**Supplied data**
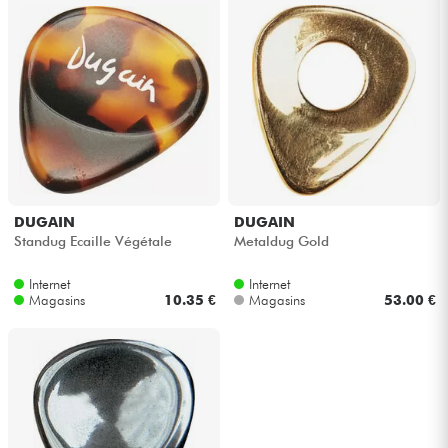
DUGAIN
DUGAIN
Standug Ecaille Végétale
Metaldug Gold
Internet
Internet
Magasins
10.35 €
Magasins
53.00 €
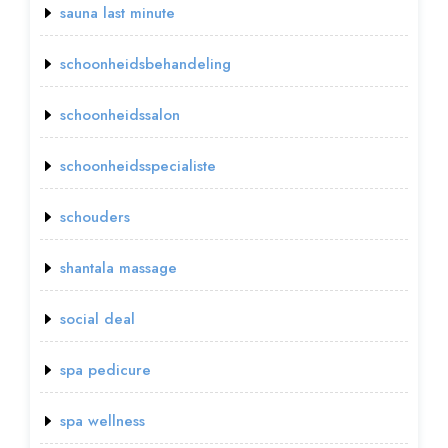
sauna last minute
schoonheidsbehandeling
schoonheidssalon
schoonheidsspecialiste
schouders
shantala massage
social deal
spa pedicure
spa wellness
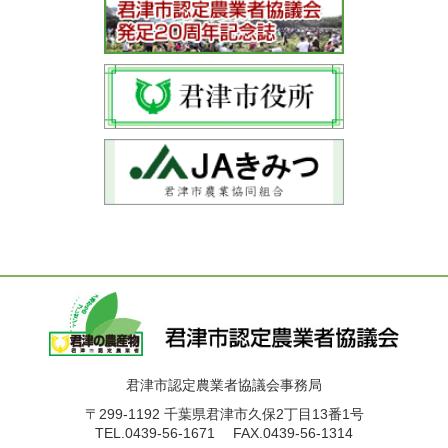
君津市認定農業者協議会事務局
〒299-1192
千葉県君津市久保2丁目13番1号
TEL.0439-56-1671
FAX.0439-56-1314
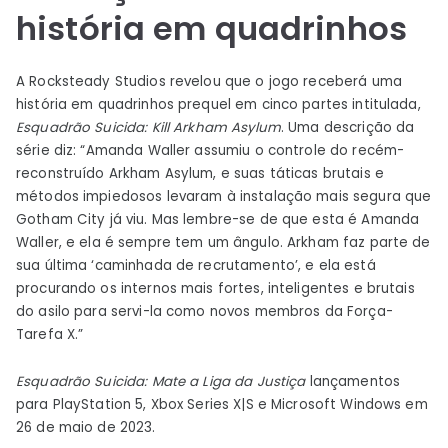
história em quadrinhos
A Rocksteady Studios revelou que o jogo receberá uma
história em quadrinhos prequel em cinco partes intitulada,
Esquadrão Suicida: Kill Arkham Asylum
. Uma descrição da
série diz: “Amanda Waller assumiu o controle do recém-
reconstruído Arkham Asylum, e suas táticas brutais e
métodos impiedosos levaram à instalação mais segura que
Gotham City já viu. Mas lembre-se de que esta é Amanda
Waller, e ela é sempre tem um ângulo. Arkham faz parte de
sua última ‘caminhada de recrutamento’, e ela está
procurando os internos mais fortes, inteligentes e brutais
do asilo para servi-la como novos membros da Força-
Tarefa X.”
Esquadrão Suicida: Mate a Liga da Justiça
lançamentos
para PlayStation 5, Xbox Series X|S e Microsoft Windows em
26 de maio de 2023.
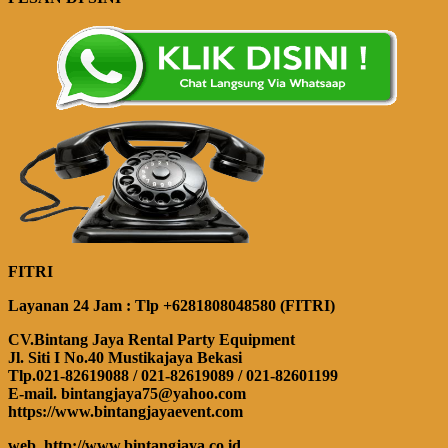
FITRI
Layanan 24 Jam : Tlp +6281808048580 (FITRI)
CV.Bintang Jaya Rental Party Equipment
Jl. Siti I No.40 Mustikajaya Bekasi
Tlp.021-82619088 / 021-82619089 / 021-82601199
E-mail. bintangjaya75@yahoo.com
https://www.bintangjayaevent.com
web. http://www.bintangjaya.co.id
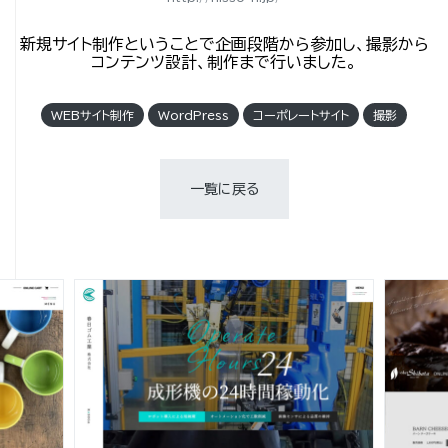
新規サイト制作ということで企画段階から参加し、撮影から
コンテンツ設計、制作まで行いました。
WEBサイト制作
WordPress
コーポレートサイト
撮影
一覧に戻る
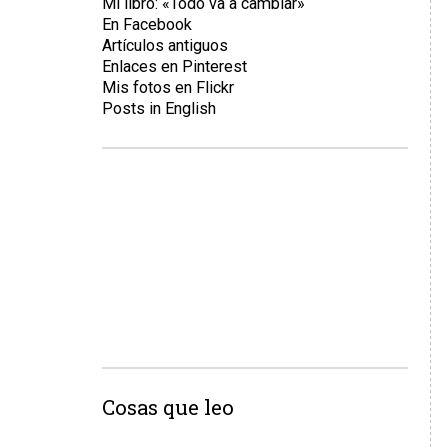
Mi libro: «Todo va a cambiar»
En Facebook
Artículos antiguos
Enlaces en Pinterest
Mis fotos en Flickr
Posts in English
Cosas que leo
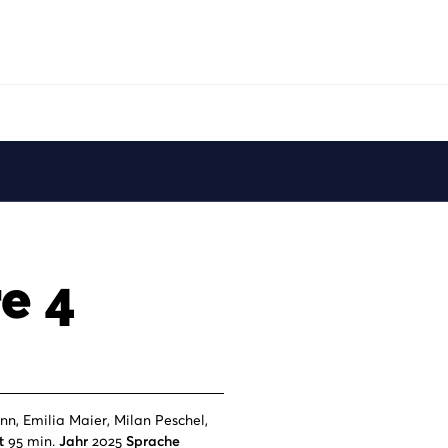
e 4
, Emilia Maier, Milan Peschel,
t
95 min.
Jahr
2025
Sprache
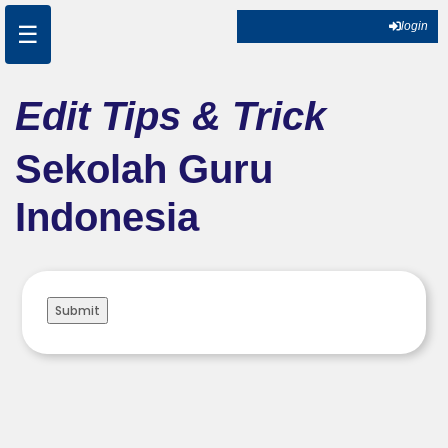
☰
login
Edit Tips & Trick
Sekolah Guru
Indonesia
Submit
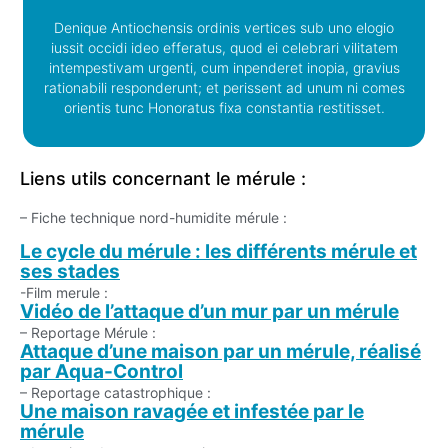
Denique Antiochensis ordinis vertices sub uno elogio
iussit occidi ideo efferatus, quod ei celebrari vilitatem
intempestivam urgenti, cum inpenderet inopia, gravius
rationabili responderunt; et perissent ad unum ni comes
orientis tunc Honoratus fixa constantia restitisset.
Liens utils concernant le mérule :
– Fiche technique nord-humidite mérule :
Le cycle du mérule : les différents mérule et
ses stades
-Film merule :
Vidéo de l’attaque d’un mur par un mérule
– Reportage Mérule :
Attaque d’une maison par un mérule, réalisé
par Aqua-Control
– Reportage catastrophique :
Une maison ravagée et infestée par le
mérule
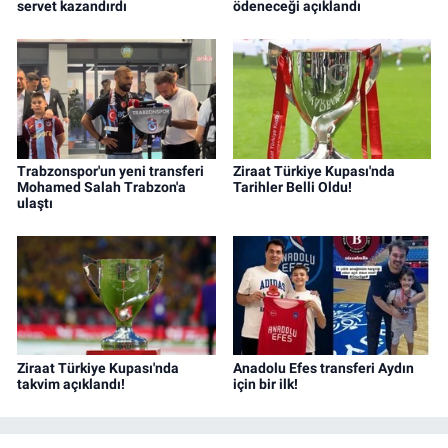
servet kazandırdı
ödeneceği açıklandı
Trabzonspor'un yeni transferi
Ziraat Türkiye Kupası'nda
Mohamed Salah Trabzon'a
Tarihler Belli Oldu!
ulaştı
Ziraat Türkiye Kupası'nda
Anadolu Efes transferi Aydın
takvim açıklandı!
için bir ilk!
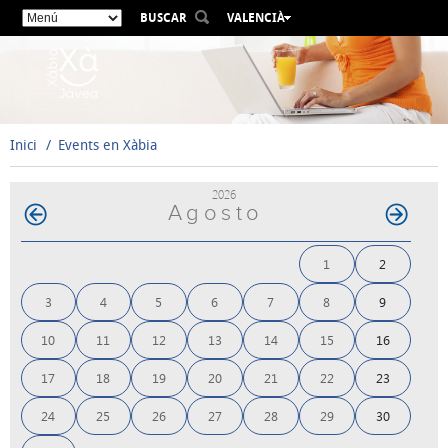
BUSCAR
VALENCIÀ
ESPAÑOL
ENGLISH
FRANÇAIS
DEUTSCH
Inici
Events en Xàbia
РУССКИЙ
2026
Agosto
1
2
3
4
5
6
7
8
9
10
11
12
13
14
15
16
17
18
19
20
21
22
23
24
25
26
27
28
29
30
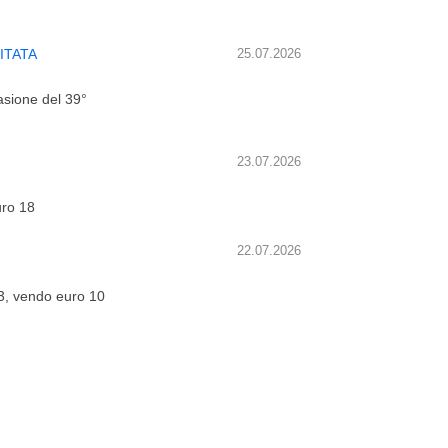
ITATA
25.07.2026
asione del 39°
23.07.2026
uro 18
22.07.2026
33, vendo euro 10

**What the task requires**
The answer must be a single number: the count of lines in the data that include the word "para".

**Exercise response**
2